Caslano TI - Der Schuhhersteller Bally will sich Fachwissen von Start-ups holen. Im Rahmen eines Förderprogramms sucht er Jungfirmen, die ihm etwa bei der digitalen Präsentation von Artikeln helfen. Das Programm wird von Unternehmen wie Microsoft und UBS unterstützt.

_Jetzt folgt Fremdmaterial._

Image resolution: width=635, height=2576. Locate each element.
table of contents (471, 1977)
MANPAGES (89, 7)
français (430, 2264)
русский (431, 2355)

Bally will sich bei der innovativen digitalen Darstellung von Produkten Hilfe von Start-ups holen. Gesucht werden Jungunternehmen, die beispielsweise Lösungen für die Präsentation von Produkten mit Hilfe der Erweiterten Realität entwickelt haben. Gleichzeitig ist Bally aber auch an innovativen Lösungen im Bereich der virtuellen Mode interessiert. Hier wird unter anderem der Einsatz von NFTs im Zusammenhang mit Mode als Beispiel genannt. Bei NFTs (Non-Fungible Token, zu Deutsch: Nicht austauschbarer Token) handelt es sich um einen digitalen Vermögenswert, der unter anderem in der Kunstwelt immer mehr an Bedeutung gewinnt.

Interessierte Jungunternehmen können sich noch bis zum 22. Oktober für den mit Fashion Innovation Award betitelten Preis von Bally bewerben. Finalisten werden ihre Lösungen dem Management von Bally vorstellen. In der Jury sitzen auch Vertreter von MicrosoftAccenture und der UBS. Diese Unternehmen sind Partner des Förderpreises. Ausserdem wird der Preis vom Switzerland Innovation Park Ticino unterstützt.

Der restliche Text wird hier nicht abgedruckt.